Once the pleasantries are out of the way, conversation is a bit of a crap shoot. However, all the awkward introductions that go no where and mutual email checking are made up for by truly memorable moments.
On the Sunset Limited I sat down with a couple of Aussies obsessed with visiting the highest elevation in each state and a former prison warden-turned anti-death penalty advocate. We talked from Lafayette, Louisiana all the way until the conductor made the call to New Orleans.
A three hour conversation and I didn’t look at my phone once.

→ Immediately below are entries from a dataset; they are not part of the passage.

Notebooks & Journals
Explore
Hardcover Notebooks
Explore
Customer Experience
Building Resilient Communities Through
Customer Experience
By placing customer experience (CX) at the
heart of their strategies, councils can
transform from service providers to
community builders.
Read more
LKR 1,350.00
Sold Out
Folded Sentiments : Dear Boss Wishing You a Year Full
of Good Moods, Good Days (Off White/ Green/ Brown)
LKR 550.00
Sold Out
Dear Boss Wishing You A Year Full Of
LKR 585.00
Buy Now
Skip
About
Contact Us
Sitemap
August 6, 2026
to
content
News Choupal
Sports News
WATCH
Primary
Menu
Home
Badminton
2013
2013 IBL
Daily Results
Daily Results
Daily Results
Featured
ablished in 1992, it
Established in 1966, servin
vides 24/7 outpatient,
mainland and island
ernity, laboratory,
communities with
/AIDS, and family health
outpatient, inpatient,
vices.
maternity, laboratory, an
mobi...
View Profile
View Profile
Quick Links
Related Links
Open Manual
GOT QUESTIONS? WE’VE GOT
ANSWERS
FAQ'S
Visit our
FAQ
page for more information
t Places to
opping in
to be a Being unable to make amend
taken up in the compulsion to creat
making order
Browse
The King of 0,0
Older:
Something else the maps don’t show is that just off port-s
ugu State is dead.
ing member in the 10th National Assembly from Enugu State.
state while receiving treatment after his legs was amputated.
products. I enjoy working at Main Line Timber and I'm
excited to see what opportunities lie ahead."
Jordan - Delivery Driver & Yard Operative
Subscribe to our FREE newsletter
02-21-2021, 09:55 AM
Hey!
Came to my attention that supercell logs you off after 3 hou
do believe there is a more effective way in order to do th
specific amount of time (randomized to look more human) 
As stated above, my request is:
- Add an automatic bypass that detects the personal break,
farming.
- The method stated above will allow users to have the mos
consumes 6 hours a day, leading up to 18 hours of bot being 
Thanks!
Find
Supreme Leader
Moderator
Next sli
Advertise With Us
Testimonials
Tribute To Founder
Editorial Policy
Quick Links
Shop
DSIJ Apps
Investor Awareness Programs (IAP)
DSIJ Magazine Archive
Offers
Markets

3. Hey, what about the food?
Once upon a time in the BA (Before Amtrak) days, major railroads in the United States had elaborate commissary facilities that drew on local produce, meats, and other raw materials to create menus that changed with the seasons.
Those days are a faint memory, a fact that is made most clear when opening the garden-variety menu on any of the long distance trains.

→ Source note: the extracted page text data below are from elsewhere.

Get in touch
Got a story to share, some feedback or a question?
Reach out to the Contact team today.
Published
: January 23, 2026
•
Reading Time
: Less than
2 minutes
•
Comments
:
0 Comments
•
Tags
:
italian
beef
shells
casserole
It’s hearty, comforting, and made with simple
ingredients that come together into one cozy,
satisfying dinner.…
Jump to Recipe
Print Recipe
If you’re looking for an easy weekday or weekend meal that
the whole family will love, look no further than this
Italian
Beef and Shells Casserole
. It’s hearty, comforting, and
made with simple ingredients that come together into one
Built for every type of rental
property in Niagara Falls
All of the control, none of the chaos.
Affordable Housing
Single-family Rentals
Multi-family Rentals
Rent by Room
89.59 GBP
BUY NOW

Amtrak made great hay about their “Amtrak Culinary Advisory Team” (ACAT), which includes haute cuisine luminaries like Jamie Bissonnette, Matthias Merges, and Roberto Santibanez.
Not a one of this terrific troika is downstairs in the kitchen cooking up your surf & turf, cage-free omelet, or Thai-spiced pulled coconut pork sliders.

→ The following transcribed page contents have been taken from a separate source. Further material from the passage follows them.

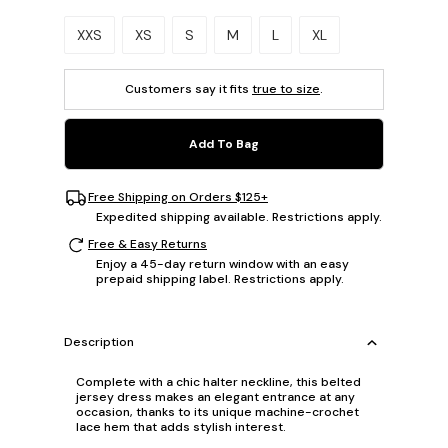
Please select a size.
XXS
XS
S
M
L
XL
Customers say it fits
true to size
.
Add To Bag
Free Shipping on Orders $125+
Expedited shipping available. Restrictions apply.
Free & Easy Returns
Enjoy a 45-day return window with an easy
prepaid shipping label. Restrictions apply.
Description
Complete with a chic halter neckline, this belted
jersey dress makes an elegant entrance at any
occasion, thanks to its unique machine-crochet
lace hem that adds stylish interest.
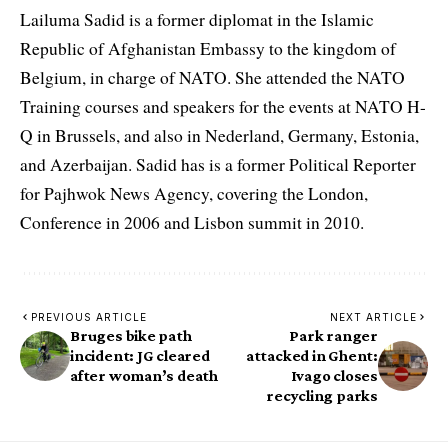
Lailuma Sadid is a former diplomat in the Islamic
Republic of Afghanistan Embassy to the kingdom of
Belgium, in charge of NATO. She attended the NATO
Training courses and speakers for the events at NATO H-
Q in Brussels, and also in Nederland, Germany, Estonia,
and Azerbaijan. Sadid has is a former Political Reporter
for Pajhwok News Agency, covering the London,
Conference in 2006 and Lisbon summit in 2010.
PREVIOUS ARTICLE
NEXT ARTICLE
Bruges bike path
Park ranger
incident: JG cleared
attacked in Ghent:
after woman’s death
Ivago closes
recycling parks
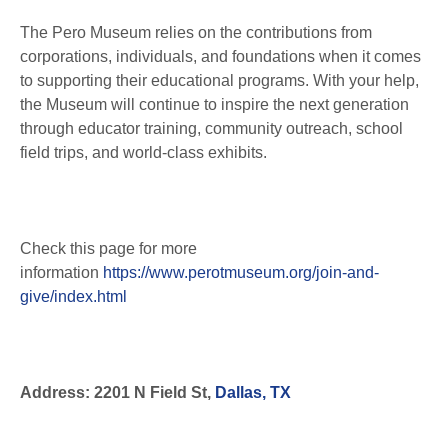
The Pero Museum relies on the contributions from
corporations, individuals, and foundations when it comes
to supporting their educational programs. With your help,
the Museum will continue to inspire the next generation
through educator training, community outreach, school
field trips, and world-class exhibits.
Check this page for more
information
https://www.perotmuseum.org/join-and-
give/index.html
Address: 2201 N Field St,
Dallas, TX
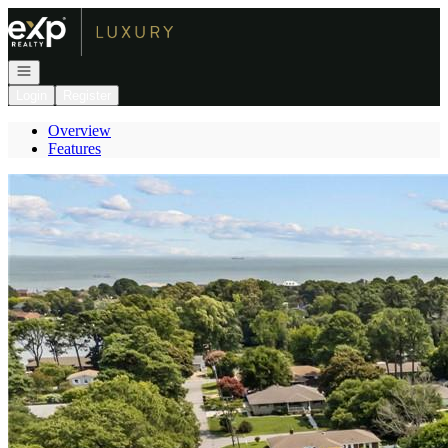
Go to: Homepage
Open navigation
Login
Register
Overview
Features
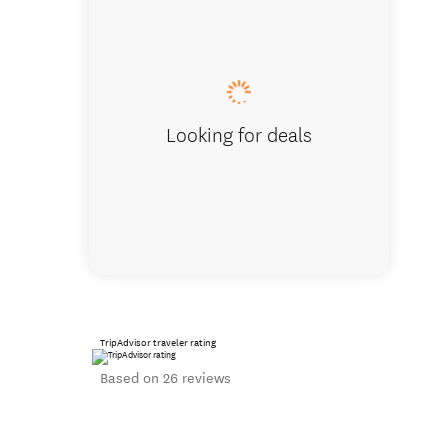
Approach t
Looking for deals
TripAdvisor traveler rating
Based on 26 reviews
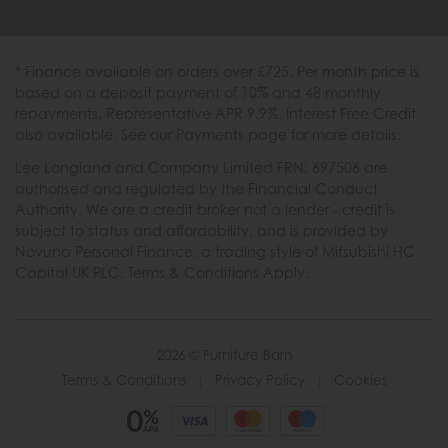
* Finance available on orders over £725. Per month price is
based on a deposit payment of 10% and 48 monthly
repayments. Representative APR 9.9%. Interest Free Credit
also available. See our Payments page for more details.
Lee Longland and Company Limited FRN: 697506 are
authorised and regulated by the Financial Conduct
Authority. We are a credit broker not a lender - credit is
subject to status and affordability, and is provided by
Novuna Personal Finance, a trading style of Mitsubishi HC
Capital UK PLC. Terms & Conditions Apply.
2026 © Furniture Barn
Terms & Conditions
|
Privacy Policy
|
Cookies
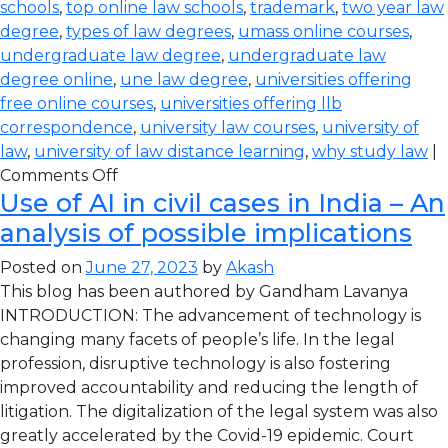
schools
,
top online law schools
,
trademark
,
two year law
degree
,
types of law degrees
,
umass online courses
,
undergraduate law degree
,
undergraduate law
degree online
,
une law degree
,
universities offering
free online courses
,
universities offering llb
correspondence
,
university law courses
,
university of
law
,
university of law distance learning
,
why study law
|
Comments Off
Use of AI in civil cases in India – An
analysis of possible implications
Posted on
June 27, 2023
by
Akash
This blog has been authored by Gandham Lavanya
INTRODUCTION: The advancement of technology is
changing many facets of people’s life. In the legal
profession, disruptive technology is also fostering
improved accountability and reducing the length of
litigation. The digitalization of the legal system was also
greatly accelerated by the Covid-19 epidemic. Court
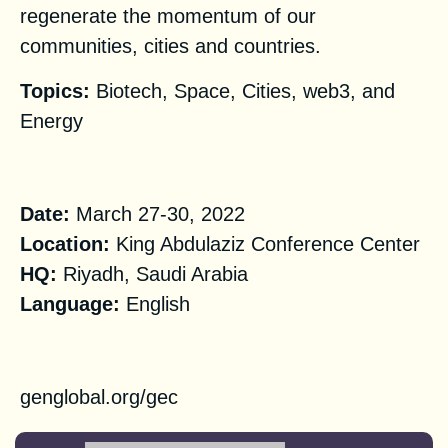
regenerate the momentum of our
communities, cities and countries.
Topics:
Biotech, Space, Cities, web3, and
Energy
Practical Information
Date:
March 27-30, 2022
Location:
King Abdulaziz Conference Center
‌‌‌‌HQ:
Riyadh, Saudi Arabia
Language:
English
Registration
genglobal.org/gec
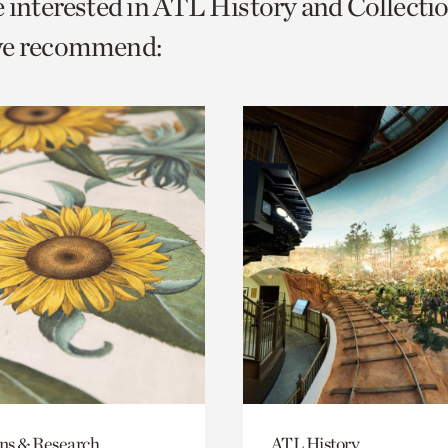
e interested in ATL History and Collecti
o
we recommend:
urrent
er
age.
ons & Research
ATL History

All of the meals came up very, very quickly, which reminded me of the “nuke it” philosophy that held sway when I worked onboard as a waiter. If the kitchen was slammed, the microwave became the chef’s best friend and magical expediter of many meals.
On more than one occasion, the ACAT dinner specials were not available. The casual explanation offered by my waiter of “Who knows?” seemed almost metaphysical rather than offering any type of solace or solution.
It’s also not cheap to eat in the dining car. If you’re in the sleeping car meals are included (please tip, friends), but if you’re coming from the coach cars, you’re going to pay $25 for a steak at dinner, $12 for a modest Southwestern style salad at lunch, and $12.75 for aforementioned omelet with roasted potatoes and a croissant.
My recommendation for folks traveling in coach is to munch on the cafe car offerings during breakfast and lunch and go for a splurge during dinner. Curiously, the mussels are actually quite good. They are also more likely to accommodate folks with food allergies at dinner.
If I were redoing Amtrak’s menu, I’d dig deep into the trove of classic dining car recipe books from trains like the New York Central’s 20th Century Limited and the Illinois Central’s Panama Limited.
“Bring me a cup of hot consomme, then the Lobster Newburg,” I’d shout. “My new Australian friends will have iced celery hearts, followed by roast prime rib au ju! But first, Martini cocktails!”
Far better we go back to basics than try to create a fleet of 79-mph Faux-lineas. After all, the nostalgia factor looms large when folks step on the train.